Les deux camps ont tenté de mobiliser la population en leur faveur et on fait un campagne assez vigoureuse l’un contre l’autre. Ils ont réussi à mobiliser la population.

Quelles seraient les conséquences de la victoire de chaque camp ?

Koorosh Modaresi : Entre chaque camp, je suppose que tu veux parler de la lutte entre les factions gouvernementales. Je ne crois pas qu’elles soient significativement différentes. Pour autant que le capitalisme soit concerné, les deux voies sont viables. La lutte elle-même est plus importante que le résultat. Les deux camps comptent mobiliser la population par une agitation sensationnelle qui crée une atmosphère de drame politique et ouvre une vaste opportunité pour l’opposition anti-régime.

Pense-tu que le conflit va se résoudre de lui-même ?

Koorosh Modaresi : Je crois qu’un compromis de partage du pouvoir entre les deux camps peut être atteint. Ni l’une, ni l’autre faction ne veut compromettre le système. Cet accord sera plus satisfaisant pour la faction de Rafsandjani que pour celle de Khamenei. Quelque accord qu’il puisse y avoir, comme je l’ai dit, ces contradictions créent un espace ouvert, un vide politique qui peut être mis à profit par l’opposition.

Comment se situe la classe ouvrière dans cette équation ?

Koorosh Modarresi : C’est l’un des périodes les plus importantes pour la classe ouvrière. Si elle tombe dans le piège de se joindre au mouvement vert de Mousavi, ou le mouvement noir d’Ahmadinejad, c’est elle qui sera la grande perdante de la situation. D’un autre côté, si les travailleurs jouent leur rôle consciemment, ils verront que la lute au sein de l’état fragilise le système tout entière. C’est le meilleur moment pour s’organiser, pour changer l’équilibre des forces en faveur du mouvement ouvrier, pour s’emparer des usines, des industries et des quartiers ouvriers. Aujourd’hui, non seulement l’évolution des conditions de travail et de vie, mais surtout l’explosion du nombre d’organisations ouvrières et la polarisation de la société vers le renversement du gouvernement islamique, permettent d’organiser un révolution socialiste et de mettre en place un pouvoir ouvrier.
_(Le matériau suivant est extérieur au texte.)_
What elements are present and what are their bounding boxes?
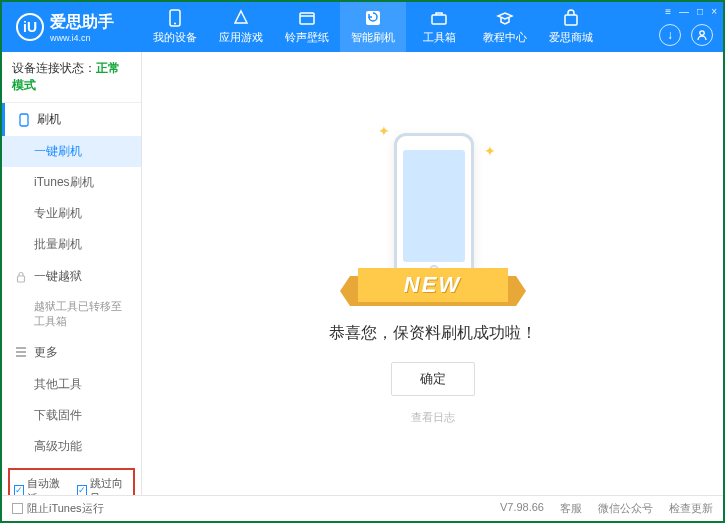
- svg-point-1: [174, 23, 176, 25]
- sidebar-item-download-firmware[interactable]: 下载固件: [2, 400, 141, 431]
- nav-tutorials[interactable]: 教程中心: [472, 2, 538, 52]
- main-content: ✦ ✦ ✦ NEW 恭喜您，保资料刷机成功啦！ 确定 查看日志: [142, 52, 723, 495]
- app-window: iU 爱思助手 www.i4.cn 我的设备 应用游戏 铃声壁纸 智能刷机: [0, 0, 725, 523]
- svg-rect-5: [565, 15, 577, 25]
- sidebar-item-other-tools[interactable]: 其他工具: [2, 369, 141, 400]
- checkbox-label: 跳过向导: [90, 476, 129, 495]
- nav-label: 教程中心: [483, 30, 527, 45]
- title-aux-icons: ↓: [659, 24, 713, 46]
- success-message: 恭喜您，保资料刷机成功啦！: [329, 323, 537, 344]
- maximize-button[interactable]: □: [697, 6, 703, 17]
- menu-icon: [14, 345, 28, 359]
- footer: 阻止iTunes运行 V7.98.66 客服 微信公众号 检查更新: [2, 495, 723, 521]
- nav-label: 应用游戏: [219, 30, 263, 45]
- body: 设备连接状态：正常模式 刷机 一键刷机 iTunes刷机 专业刷机 批量刷机 一…: [2, 52, 723, 495]
- svg-rect-4: [432, 15, 446, 24]
- view-log-link[interactable]: 查看日志: [411, 410, 455, 425]
- top-nav: 我的设备 应用游戏 铃声壁纸 智能刷机 工具箱 教程中心: [142, 2, 723, 52]
- nav-smart-flash[interactable]: 智能刷机: [340, 2, 406, 52]
- apps-icon: [232, 9, 250, 27]
- settings-button[interactable]: ≡: [665, 6, 671, 17]
- sidebar-item-oneclick-flash[interactable]: 一键刷机: [2, 136, 141, 167]
- sparkle-icon: ✦: [484, 143, 496, 159]
- archive-icon: [298, 9, 316, 27]
- section-more[interactable]: 更多: [2, 336, 141, 369]
- nav-label: 智能刷机: [351, 30, 395, 45]
- titlebar: iU 爱思助手 www.i4.cn 我的设备 应用游戏 铃声壁纸 智能刷机: [2, 2, 723, 52]
- banner-text: NEW: [358, 268, 508, 302]
- section-title: 更多: [34, 344, 58, 361]
- sidebar-item-itunes-flash[interactable]: iTunes刷机: [2, 167, 141, 198]
- nav-label: 爱思商城: [549, 30, 593, 45]
- minimize-button[interactable]: —: [679, 6, 689, 17]
- nav-toolbox[interactable]: 工具箱: [406, 2, 472, 52]
- phone-body-icon: [394, 133, 474, 283]
- nav-store[interactable]: 爱思商城: [538, 2, 604, 52]
- close-button[interactable]: ×: [711, 6, 717, 17]
- sidebar-item-batch-flash[interactable]: 批量刷机: [2, 229, 141, 260]
- phone-icon: [166, 9, 184, 27]
- checkbox-icon: [12, 503, 23, 514]
- sparkle-icon: ✦: [378, 123, 390, 139]
- checkbox-auto-activate[interactable]: ✓ 自动激活: [14, 476, 67, 495]
- toolbox-icon: [430, 9, 448, 27]
- svg-point-6: [700, 31, 704, 35]
- logo-area: iU 爱思助手 www.i4.cn: [2, 12, 142, 43]
- status-label: 设备连接状态：: [12, 61, 96, 75]
- app-name: 爱思助手: [50, 12, 114, 33]
- phone-illustration: ✦ ✦ ✦ NEW: [368, 123, 498, 303]
- checkbox-highlight-box: ✓ 自动激活 ✓ 跳过向导: [8, 468, 135, 495]
- sidebar-item-pro-flash[interactable]: 专业刷机: [2, 198, 141, 229]
- svg-rect-2: [300, 13, 314, 24]
- svg-rect-7: [20, 114, 28, 126]
- customer-service-link[interactable]: 客服: [560, 501, 582, 516]
- check-icon: ✓: [14, 485, 24, 495]
- checkbox-skip-guide[interactable]: ✓ 跳过向导: [77, 476, 130, 495]
- ok-button[interactable]: 确定: [391, 362, 475, 396]
- checkbox-label: 阻止iTunes运行: [27, 501, 104, 516]
- footer-right: V7.98.66 客服 微信公众号 检查更新: [500, 501, 713, 516]
- refresh-icon: [364, 9, 382, 27]
- check-update-link[interactable]: 检查更新: [669, 501, 713, 516]
- phone-icon: [17, 113, 31, 127]
- version-label: V7.98.66: [500, 501, 544, 516]
- app-url: www.i4.cn: [50, 33, 114, 43]
- nav-ringtones[interactable]: 铃声壁纸: [274, 2, 340, 52]
- section-flash[interactable]: 刷机: [2, 103, 141, 136]
- device-status: 设备连接状态：正常模式: [2, 52, 141, 103]
- nav-label: 工具箱: [423, 30, 456, 45]
- section-title: 一键越狱: [34, 268, 82, 285]
- sidebar-item-advanced[interactable]: 高级功能: [2, 431, 141, 462]
- sidebar: 设备连接状态：正常模式 刷机 一键刷机 iTunes刷机 专业刷机 批量刷机 一…: [2, 52, 142, 495]
- section-title: 刷机: [37, 111, 61, 128]
- user-icon[interactable]: [691, 24, 713, 46]
- jailbreak-note: 越狱工具已转移至工具箱: [2, 293, 141, 336]
- wechat-link[interactable]: 微信公众号: [598, 501, 653, 516]
- checkbox-label: 自动激活: [27, 476, 66, 495]
- nav-label: 铃声壁纸: [285, 30, 329, 45]
- svg-rect-8: [18, 276, 25, 282]
- check-icon: ✓: [77, 485, 87, 495]
- nav-label: 我的设备: [153, 30, 197, 45]
- checkbox-block-itunes[interactable]: 阻止iTunes运行: [12, 501, 104, 516]
- bag-icon: [562, 9, 580, 27]
- section-jailbreak[interactable]: 一键越狱: [2, 260, 141, 293]
- logo-icon: iU: [16, 13, 44, 41]
- graduation-icon: [496, 9, 514, 27]
- nav-apps[interactable]: 应用游戏: [208, 2, 274, 52]
- lock-icon: [14, 270, 28, 284]
- nav-my-device[interactable]: 我的设备: [142, 2, 208, 52]
- window-controls: ≡ — □ ×: [665, 6, 717, 17]
- download-icon[interactable]: ↓: [659, 24, 681, 46]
C’est, bien sûr, un travail très difficile. La plupart des oppositions de gauche sont perdues pour l’action de masse et ne voient pas les développements politiques. Faire comprendre à la classe ouvrière que ce qui se passe n’est pas une révolution et que son issue n’est pas en notre faveur, que la révolution islamique n’en était pas une, faire en sorte que la classe ouvrière se mobilise en dehors de la polarisation du mouvement islamique va être une tâche monumentale pour les marxistes et pour le communisme prolétarien. Le problème, c’est qu’il faut d’abord mobilise les “mobilisateurs”.

Que peuvent faire les forces progressistes en Iran ?

Koorosh Modaresi : Comprendre la matrice et la trame du mouvement actuel comme une lutte de pouvoir au sein de la classe dirigeante, aider à former une véritable alternative égalitaire, un mouvement de la classe ouvrière pour la liberté, rejoindre notre mouvement sous le slogan : “Non à l’islam vert de Mousavi, non à l’islam noir d’Ahmadinejad ! Vive la liberté et l’égalité”, et les propositions politiques du bureau politique du parti hekmatiste.

Quelle est la politique du parti envers ces événements et quelques sont les perspectives immédiate et à moyen terme ?

Koorosh Modaresi : Nous travaillons durement pour mobiliser la classe ouvrière et la population avec des idées de gauche, égalitaire, pour former une base socialiste puissante, et exploiter la situation actuelle de la meilleure manière possible. Notre but est une révolution socialiste, aussi vite que possible. La révolution nécessite une forte base pouvoir ouvrier. Avec cette base nous seront capables de prendre le pouvoir politique.